Lonely
I'm not feeling so good.

I feel unwanted. Very, very unwanted. It seems that every girl I like is either too far away, not single or simply doesn't like me as more than a friend. Do you know how frustrating that is? It hurts. It hurts because it's happened so often and it hurts because of how much I care for Hana and the fact that she doesn't like me as more than a friend.

She knows I like her and I've never made any secret of that. But she's been talking about some guy she likes and I can't help but feel jealous and sad. I can't help screaming inside 'But what's wrong with me?'. I decided to simply tell her how I was feeling tonight and I feel better for doing so, but I hate having to be negative when talking to her, especially when it's about her. It's hard to confide your feelings in someone when it's that someone who you need to confide about as well.

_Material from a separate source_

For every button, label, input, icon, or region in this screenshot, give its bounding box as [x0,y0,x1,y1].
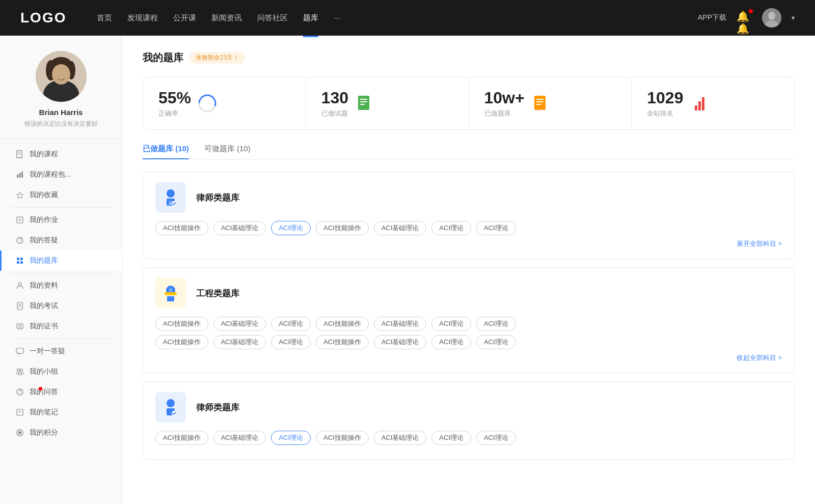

[00:58:20] Neil: Heh, sadness. Internet shouldn't be a means to feel happy and sad. Yet it's so part of my life now that I rely on it for every part of my emotional life, good and bad. That really isn't right.
[00:59:15] Hana: Lol I know, isa no good my friennnnd. I need to wean myself off of it. It's not easy huh?
[01:01:28] Neil: You shouldn't feel anything by looking at words on a screen. Yet what I feel when I talk to you I've never had with someone I've talk to in person before or indeed on here. So it's hard not to feel. And you feel things for Nate. Even though he's in the US. I hate this. Everything about this. The internet. It's become more of a hinderance than a help and I've only realised that in the past year.

And that sums it up really doesn't it? How sad my life is. How empty it is. How lonely it is.